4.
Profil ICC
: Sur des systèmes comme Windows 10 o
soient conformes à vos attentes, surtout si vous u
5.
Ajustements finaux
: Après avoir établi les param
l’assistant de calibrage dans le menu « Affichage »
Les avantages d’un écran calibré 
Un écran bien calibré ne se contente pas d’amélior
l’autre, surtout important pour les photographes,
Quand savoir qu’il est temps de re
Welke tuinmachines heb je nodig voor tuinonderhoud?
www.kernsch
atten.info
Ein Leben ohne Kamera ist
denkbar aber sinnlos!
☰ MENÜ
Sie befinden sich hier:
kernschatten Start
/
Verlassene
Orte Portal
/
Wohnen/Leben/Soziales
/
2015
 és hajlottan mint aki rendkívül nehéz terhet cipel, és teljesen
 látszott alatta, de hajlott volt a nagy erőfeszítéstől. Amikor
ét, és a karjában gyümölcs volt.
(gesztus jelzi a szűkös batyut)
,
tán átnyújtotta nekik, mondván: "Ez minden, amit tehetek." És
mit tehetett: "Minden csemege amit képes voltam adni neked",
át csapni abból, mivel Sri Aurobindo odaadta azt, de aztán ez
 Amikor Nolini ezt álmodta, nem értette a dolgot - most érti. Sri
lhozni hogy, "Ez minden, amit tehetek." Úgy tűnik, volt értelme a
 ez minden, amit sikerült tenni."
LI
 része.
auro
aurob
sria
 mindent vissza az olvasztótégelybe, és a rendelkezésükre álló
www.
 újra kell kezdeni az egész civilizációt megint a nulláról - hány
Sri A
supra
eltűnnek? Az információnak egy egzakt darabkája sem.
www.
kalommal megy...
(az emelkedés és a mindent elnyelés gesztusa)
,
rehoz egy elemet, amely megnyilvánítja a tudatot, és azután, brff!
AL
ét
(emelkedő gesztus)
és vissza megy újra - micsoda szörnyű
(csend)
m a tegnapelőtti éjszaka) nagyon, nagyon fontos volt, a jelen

##########

» **Assignment**:
A single number is required: the count of lines in the entries that include the word "mindent".

» **Answer below**:
2